The playwright wrote in the play’s Broadway program that the love between the two characters “is not only an erotic one. It is unconscious mother love of which they are deprived…rather than the sensuous, inverted love of one woman for another.” While some audience members might have come away from the play with Asch’s interpretation, others could just as easily applaud the love these two women obviously have for one another.
Most of the New York critics made no mention of the lesbian plot in their reviews. Some were obtuse, The Evening Telegram allowing “The terrible details need not be recorded here, they are almost too terrible to look upon in the theatre.” Producer Alice Kauser trimmed the lesbian love scenes for the English-language presentation when it opened on December 20, 1922, in the Off-Broadway Provincetown Playhouse, and most historians assume that more cuts were made to the play before it moved from Greenwich Village to Broadway, where it opened at the Apollo Theatre on 42nd Street on February 19, 1923.None of the critics who covered the play in its December or February opening explained to their readers that The God of Vengeance was the first play to introduce lesbian characters to English-language audiences.
After the play closed, the obscenity case against the play’s cast, producers, and the theater owner went to trial. Despite the testimony of numerous rabbis in support of the play, the judge ruled against it, fining actor-director Rudolph Schildkraut and producer Weinberger $200 each; the rest of the cast were given suspended sentences. Suspended or not, these sentences marked the first time in American theater that a jury found performers guilty of presenting obscene material. The New York State Court of Appeals reversed the convictions in January, 1925, on the grounds that the manuscript of the play had not been allowed in evidence at the trial.
Significance
Even as some critics held that The God of Vengeance is the greatest drama of the Yiddish theater, its English-language productions continued to cause controversy. In 1946, the British play reader assigned to the English-language play suggested that London’s chief rabbi be asked to assess the play before it was granted a license to be performed. Rabbi Harris M. Lazarus was firm when he wrote,
[T]he theme is offensive and not fit for the public stage.…This play could not have been intended for the stage either in Russia or in any other Jewish centre. It is a sordid theme, repulsive in personnel and diction, and offensive to any feeling of decency in the use of the Scroll for such purpose.

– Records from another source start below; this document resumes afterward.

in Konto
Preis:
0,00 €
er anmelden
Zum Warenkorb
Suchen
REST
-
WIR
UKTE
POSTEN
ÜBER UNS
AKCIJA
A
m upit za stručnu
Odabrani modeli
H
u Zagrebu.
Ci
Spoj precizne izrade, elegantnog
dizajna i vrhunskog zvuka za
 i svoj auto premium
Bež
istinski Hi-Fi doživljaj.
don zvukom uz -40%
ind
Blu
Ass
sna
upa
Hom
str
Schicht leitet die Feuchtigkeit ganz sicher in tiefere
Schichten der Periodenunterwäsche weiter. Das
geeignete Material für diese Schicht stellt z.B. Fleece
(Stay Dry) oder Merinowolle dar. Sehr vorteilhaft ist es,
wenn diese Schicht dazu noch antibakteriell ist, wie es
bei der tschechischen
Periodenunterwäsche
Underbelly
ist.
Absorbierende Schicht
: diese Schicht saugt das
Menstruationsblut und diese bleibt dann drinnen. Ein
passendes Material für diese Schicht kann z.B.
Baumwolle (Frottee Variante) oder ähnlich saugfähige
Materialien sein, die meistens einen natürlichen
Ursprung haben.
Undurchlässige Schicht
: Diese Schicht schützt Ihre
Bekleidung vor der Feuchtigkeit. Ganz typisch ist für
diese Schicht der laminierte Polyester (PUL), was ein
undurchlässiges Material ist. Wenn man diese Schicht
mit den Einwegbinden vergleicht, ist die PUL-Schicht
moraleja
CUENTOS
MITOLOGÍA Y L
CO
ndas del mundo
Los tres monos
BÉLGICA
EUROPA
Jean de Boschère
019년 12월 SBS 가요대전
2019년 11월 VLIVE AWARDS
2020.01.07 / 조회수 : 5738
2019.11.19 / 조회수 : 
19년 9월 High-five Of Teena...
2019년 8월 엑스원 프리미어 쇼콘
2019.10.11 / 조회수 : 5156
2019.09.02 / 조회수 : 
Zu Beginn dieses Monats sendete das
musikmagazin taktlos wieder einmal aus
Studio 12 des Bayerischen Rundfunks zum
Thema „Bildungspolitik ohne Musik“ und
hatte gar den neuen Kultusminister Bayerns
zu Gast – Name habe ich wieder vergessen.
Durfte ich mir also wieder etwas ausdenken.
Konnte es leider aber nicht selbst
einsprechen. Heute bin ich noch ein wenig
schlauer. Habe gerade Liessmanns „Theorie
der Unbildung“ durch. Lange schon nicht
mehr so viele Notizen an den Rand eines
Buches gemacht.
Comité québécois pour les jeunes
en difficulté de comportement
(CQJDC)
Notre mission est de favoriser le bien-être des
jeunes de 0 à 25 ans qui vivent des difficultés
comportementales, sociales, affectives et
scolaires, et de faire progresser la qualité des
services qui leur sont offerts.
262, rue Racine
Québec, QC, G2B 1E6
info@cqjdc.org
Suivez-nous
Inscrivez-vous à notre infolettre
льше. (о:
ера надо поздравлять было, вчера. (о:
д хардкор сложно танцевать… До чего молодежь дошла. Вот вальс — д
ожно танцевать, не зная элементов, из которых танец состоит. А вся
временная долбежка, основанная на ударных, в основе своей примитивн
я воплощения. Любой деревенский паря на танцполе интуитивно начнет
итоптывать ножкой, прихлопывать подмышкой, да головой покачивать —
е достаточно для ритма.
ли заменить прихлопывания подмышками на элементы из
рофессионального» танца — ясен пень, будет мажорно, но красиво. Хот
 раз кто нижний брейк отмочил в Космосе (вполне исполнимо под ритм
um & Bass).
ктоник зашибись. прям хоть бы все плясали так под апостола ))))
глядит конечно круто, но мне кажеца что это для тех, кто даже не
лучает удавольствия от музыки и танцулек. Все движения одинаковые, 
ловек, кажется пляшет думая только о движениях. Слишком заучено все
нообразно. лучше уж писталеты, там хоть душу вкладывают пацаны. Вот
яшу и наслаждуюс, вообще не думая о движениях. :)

Rabbi Lazarus did not know that the Yiddish play had already been performed in London, that its first production in St. Petersburg in 1908 (in Russian) was a rousing success, and that by the 1930’s it had been performed by virtually every Yiddish theater company in the world.
Pulitzer Prize-winning playwright Donald Margulies crafted his own adaptation of Asch’s play in 2000. Streamlining the play by reducing it from three to two acts, he accomplished what Alisa Solomon described as a “crossover success, making The God of Vengeance a profoundly compelling American play.”
Bibliography
Asch, Sholem. The God of Vengeance. Translated by Isaac Goldberg, preface by Abraham Cahan. Boston: Stratford, 1918.
Berkowitz, Joel, ed. Yiddish Theatre: New Approaches. Portland, Oreg.: Littman Library of Jewish Civilization, 2003.
Bordman, Gerald. American Theatre: A Chronicle of Comedy and Drama, 1914-1930. New York: Oxford University Press, 1995.
Curtin, Kaier. “We Can Always Call Them Bulgarians”: The Emergence of Lesbians and Gay Men on the American Stage. Boston: Alyson, 1987.
Margulies, Donald. God of Vengeance. Adapted from the play by Sholem Asch. Translated by Joachim Neugroschel, introduced by Alisa Solomon. New York: Theatre Communications Group, 2004.
Siegel, Ben. The Controversial Sholem Asch: An Introduction to His Fiction. Bowling Green, Ohio: Bowling Green University Popular Press, 1976.